Leave out every picture and set down, exactly, the lines below from the one holding "zwerke, kann der" up to and including the one holding "M Wildan Rizkiyadi".

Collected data
>>>>
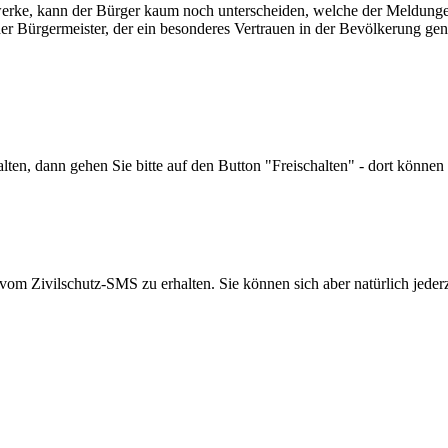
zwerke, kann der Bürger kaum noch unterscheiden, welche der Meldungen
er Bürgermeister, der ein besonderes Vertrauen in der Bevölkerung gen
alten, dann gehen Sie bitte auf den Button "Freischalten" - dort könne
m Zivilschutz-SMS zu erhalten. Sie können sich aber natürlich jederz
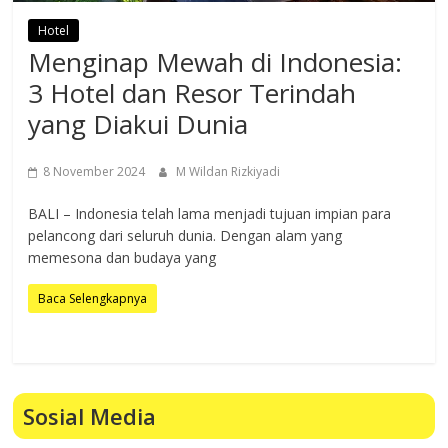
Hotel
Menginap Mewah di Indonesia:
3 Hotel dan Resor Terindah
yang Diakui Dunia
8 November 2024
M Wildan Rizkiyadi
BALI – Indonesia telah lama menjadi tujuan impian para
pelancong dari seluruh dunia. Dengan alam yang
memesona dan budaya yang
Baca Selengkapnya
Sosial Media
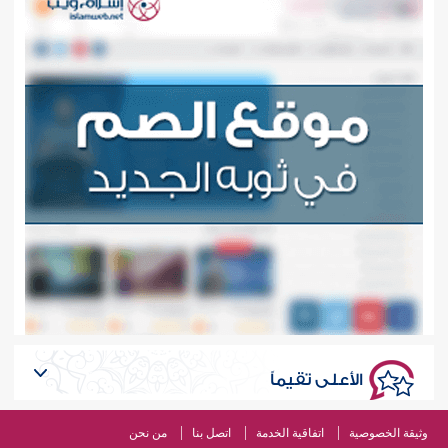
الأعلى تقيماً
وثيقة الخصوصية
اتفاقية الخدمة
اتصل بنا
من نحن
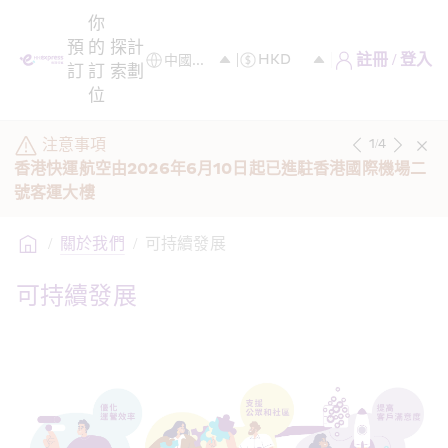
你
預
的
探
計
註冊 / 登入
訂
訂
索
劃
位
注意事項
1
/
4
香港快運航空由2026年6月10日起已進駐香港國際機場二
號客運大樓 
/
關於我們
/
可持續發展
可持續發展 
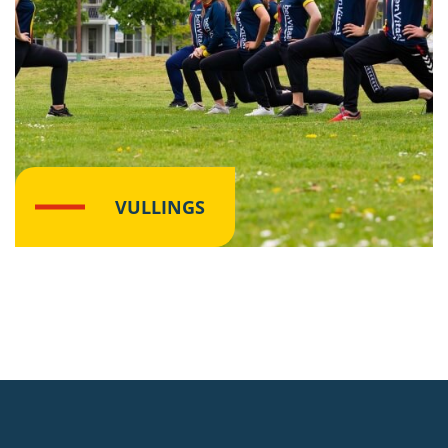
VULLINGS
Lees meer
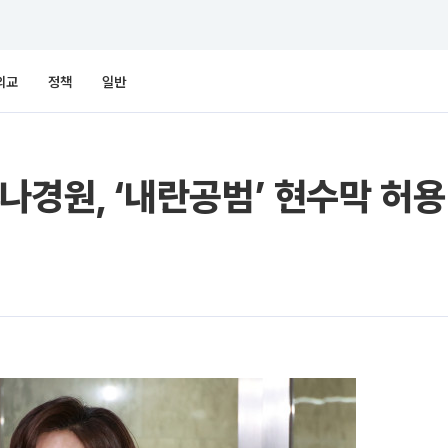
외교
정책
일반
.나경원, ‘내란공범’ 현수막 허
<<<<
>>>>
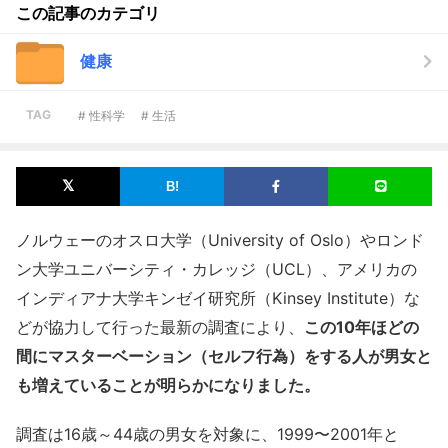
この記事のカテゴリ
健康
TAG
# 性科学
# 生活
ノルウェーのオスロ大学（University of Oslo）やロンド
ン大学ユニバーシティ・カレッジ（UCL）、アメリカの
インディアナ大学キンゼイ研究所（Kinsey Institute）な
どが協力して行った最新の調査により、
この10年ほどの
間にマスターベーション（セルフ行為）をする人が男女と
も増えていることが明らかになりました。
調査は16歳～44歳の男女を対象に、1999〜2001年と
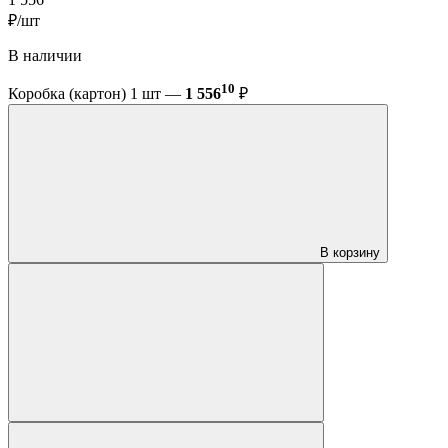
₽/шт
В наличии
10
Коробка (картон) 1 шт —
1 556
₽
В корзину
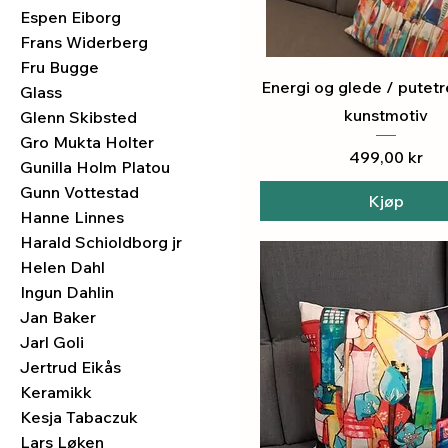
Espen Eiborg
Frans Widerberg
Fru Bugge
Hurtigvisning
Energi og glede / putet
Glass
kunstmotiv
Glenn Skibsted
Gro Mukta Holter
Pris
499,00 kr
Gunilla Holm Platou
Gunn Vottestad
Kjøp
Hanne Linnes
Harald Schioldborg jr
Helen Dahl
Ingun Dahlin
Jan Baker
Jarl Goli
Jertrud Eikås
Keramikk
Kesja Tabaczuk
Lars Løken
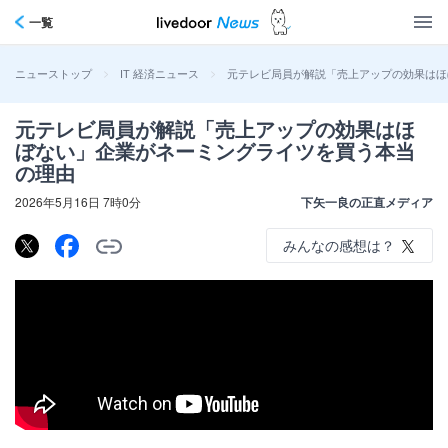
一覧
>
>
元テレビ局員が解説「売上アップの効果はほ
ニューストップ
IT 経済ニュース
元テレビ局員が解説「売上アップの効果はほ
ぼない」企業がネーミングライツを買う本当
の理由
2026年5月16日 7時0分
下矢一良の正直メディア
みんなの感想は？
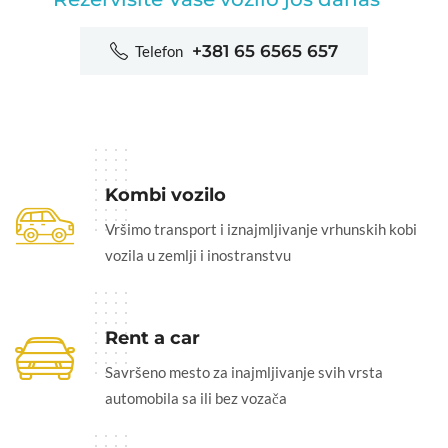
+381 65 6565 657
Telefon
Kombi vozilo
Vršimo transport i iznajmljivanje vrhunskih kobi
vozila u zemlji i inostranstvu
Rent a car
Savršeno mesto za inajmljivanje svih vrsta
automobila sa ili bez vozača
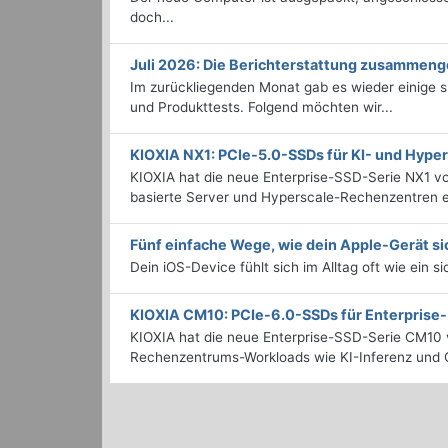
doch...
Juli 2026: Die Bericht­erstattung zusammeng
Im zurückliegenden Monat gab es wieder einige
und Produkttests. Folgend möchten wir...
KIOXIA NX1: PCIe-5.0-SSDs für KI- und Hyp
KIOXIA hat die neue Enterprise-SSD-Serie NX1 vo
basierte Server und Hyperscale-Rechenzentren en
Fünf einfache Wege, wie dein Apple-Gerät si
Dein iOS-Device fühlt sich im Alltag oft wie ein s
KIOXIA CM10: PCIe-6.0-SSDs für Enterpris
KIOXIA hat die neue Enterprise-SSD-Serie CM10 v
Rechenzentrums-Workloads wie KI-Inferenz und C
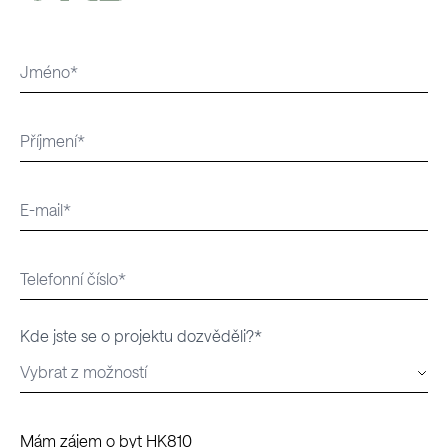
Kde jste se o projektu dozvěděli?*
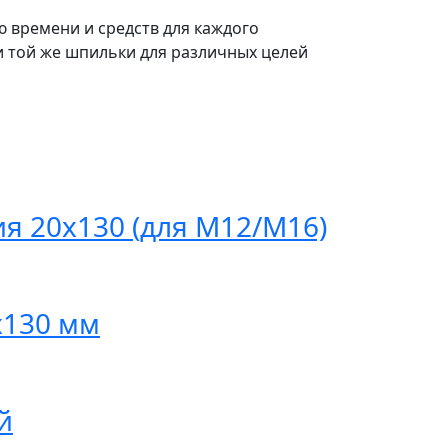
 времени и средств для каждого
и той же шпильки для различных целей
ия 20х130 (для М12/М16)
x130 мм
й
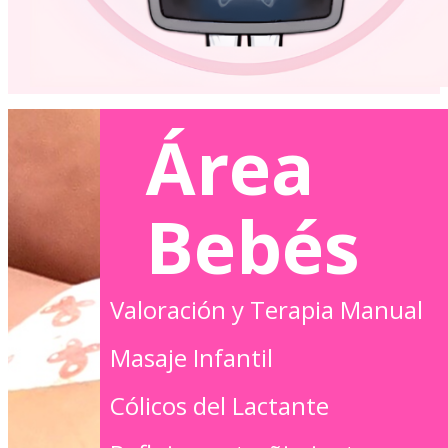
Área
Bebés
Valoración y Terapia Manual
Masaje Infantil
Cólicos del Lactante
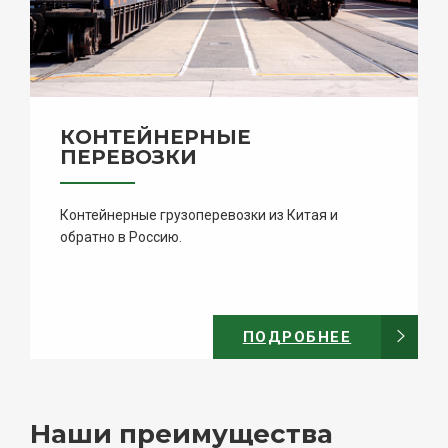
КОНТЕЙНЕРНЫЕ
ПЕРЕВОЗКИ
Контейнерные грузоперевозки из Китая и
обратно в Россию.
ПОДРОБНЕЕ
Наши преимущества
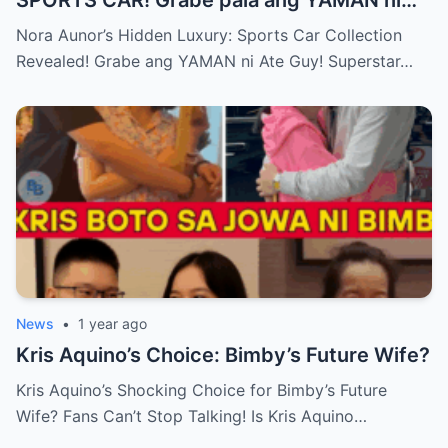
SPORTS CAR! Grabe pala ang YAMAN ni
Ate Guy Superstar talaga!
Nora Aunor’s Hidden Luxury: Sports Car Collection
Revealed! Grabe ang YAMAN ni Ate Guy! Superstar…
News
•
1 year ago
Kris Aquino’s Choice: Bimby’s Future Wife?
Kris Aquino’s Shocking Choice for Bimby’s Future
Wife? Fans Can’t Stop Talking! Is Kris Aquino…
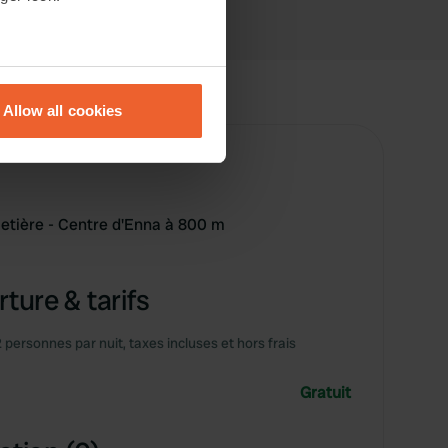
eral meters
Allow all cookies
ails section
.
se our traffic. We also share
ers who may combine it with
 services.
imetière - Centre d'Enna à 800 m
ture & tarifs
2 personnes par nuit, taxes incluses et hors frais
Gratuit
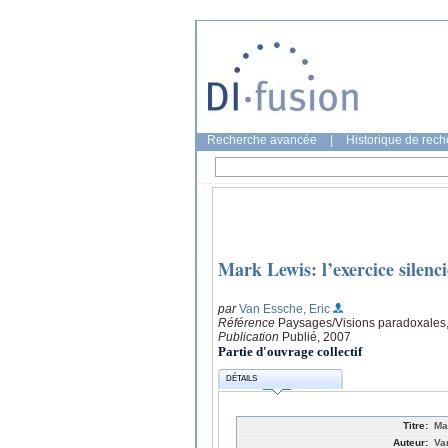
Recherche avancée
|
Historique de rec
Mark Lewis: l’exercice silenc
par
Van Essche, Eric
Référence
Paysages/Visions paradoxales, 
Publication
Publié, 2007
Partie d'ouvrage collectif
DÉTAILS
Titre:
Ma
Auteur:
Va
<<<<
Exercise response —
zwerke, kann der Bürger kaum noch unterscheiden, welche der Meldungen
er Bürgermeister, der ein besonderes Vertrauen in der Bevölkerung gen
alten, dann gehen Sie bitte auf den Button "Freischalten" - dort könne
m Zivilschutz-SMS zu erhalten. Sie können sich aber natürlich jederz
Hotel
Menginap Mewah di Indonesia:
3 Hotel dan Resor Terindah
yang Diakui Dunia
8 November 2024
M Wildan Rizkiyadi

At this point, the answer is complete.